The data Block Start

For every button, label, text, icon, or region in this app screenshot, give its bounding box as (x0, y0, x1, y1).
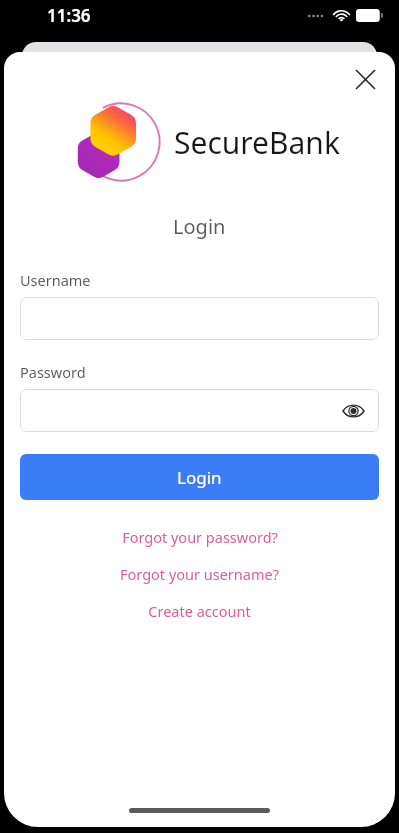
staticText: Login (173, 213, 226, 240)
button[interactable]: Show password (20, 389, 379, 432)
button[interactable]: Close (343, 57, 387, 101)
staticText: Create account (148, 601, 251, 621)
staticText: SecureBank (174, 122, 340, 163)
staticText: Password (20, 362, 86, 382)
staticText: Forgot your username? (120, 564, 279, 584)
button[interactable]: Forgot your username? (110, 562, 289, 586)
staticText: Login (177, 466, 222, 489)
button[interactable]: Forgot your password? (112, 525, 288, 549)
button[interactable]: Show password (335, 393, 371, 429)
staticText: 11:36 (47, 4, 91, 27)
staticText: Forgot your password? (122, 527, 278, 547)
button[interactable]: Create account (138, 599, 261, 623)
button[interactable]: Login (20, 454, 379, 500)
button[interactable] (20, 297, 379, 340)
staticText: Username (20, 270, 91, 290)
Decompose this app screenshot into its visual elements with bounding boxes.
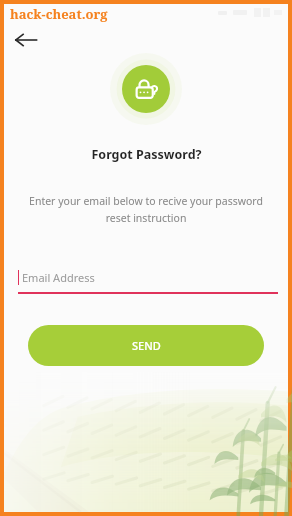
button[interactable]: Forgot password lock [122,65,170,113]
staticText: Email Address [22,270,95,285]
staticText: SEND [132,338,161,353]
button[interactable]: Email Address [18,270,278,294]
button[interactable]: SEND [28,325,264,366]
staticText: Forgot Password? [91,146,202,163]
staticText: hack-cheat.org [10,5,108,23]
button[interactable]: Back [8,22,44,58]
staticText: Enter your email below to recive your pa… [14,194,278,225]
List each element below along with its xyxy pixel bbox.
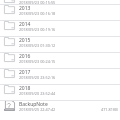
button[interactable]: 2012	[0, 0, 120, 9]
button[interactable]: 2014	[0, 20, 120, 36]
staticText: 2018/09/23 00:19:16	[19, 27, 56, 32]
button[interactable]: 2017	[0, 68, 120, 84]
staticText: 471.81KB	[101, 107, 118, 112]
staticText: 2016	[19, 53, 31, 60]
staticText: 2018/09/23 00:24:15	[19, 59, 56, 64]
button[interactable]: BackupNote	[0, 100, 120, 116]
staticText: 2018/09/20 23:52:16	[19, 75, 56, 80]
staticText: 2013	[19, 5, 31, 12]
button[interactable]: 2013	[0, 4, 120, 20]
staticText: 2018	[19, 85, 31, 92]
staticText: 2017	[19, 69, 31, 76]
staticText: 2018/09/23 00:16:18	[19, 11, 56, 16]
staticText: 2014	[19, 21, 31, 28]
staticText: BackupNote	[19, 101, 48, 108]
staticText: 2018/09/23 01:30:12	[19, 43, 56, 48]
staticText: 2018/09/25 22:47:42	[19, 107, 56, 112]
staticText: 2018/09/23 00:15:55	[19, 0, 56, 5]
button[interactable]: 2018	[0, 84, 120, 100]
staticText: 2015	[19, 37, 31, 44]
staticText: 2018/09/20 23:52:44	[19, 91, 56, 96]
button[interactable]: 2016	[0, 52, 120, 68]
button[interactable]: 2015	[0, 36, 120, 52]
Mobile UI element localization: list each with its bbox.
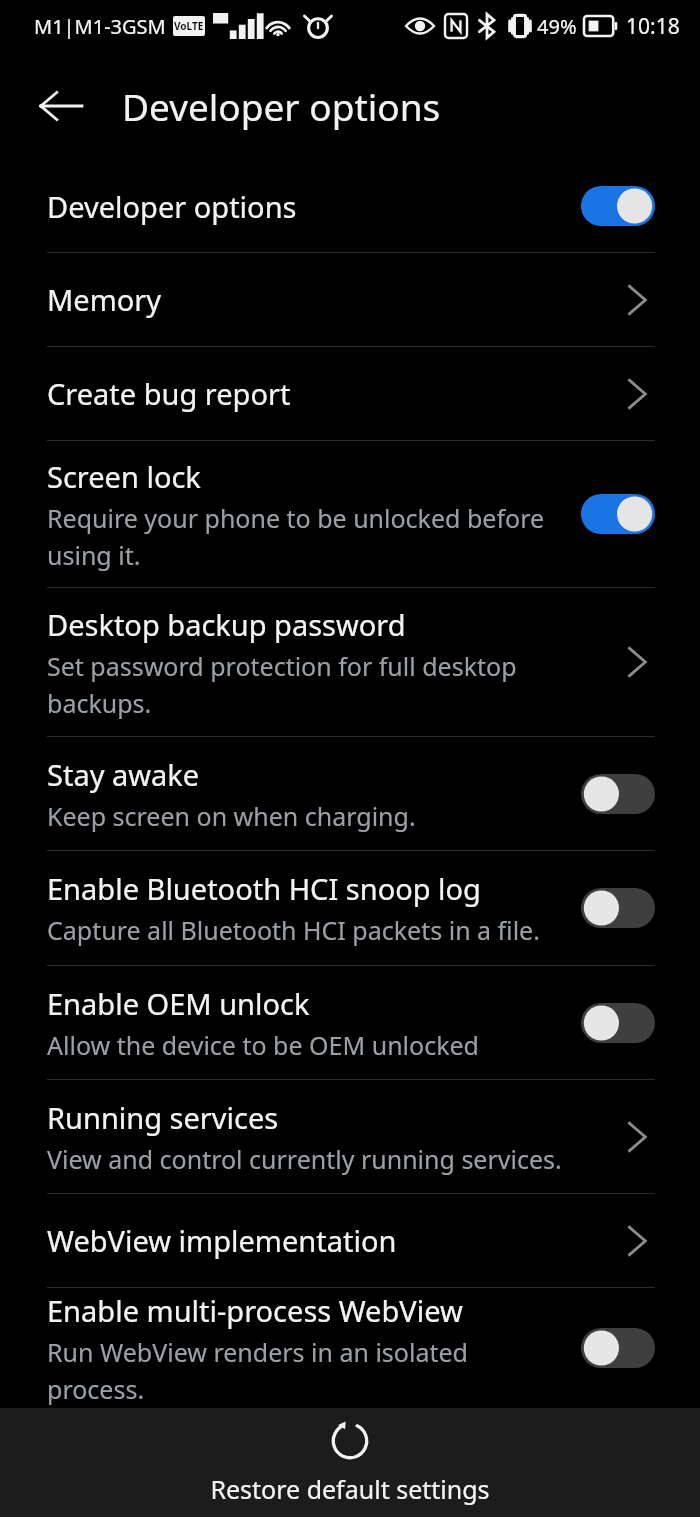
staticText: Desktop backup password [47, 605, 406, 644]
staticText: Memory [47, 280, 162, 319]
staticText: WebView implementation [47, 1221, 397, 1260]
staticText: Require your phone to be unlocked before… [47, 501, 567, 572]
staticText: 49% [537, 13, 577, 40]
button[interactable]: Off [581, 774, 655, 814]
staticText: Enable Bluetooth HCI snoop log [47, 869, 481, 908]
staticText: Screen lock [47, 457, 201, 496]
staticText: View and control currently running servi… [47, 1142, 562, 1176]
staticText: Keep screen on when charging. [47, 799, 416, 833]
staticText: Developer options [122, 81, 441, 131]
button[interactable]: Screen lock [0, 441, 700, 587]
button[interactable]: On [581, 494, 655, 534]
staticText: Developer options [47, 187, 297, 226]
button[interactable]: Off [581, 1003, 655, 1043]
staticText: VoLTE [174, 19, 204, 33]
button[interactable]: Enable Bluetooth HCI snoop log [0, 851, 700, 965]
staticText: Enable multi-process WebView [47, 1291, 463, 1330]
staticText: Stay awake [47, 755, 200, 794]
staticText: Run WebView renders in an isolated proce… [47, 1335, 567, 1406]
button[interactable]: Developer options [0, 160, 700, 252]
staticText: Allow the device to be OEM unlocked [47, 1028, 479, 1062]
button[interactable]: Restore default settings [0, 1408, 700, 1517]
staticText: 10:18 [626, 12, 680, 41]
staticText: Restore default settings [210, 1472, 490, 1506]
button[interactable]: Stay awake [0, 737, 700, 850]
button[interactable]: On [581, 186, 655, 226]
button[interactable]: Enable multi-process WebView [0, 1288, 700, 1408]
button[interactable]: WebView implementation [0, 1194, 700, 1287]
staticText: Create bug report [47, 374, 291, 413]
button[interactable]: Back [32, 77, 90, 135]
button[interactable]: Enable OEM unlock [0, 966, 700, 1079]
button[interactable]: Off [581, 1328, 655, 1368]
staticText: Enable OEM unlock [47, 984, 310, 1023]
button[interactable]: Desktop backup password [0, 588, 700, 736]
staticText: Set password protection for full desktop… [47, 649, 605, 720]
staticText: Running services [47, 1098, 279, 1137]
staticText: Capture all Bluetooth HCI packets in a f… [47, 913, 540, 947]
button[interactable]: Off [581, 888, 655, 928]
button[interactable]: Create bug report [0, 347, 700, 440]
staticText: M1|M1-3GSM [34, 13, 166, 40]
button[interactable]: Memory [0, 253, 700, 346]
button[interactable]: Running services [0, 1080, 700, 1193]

The data Block End

* _Task_
Report, for the data above, every line in which the string "Show" appears.

* _Expected output_
button[interactable]: Show password (20, 389, 379, 432)
button[interactable]: Show password (335, 393, 371, 429)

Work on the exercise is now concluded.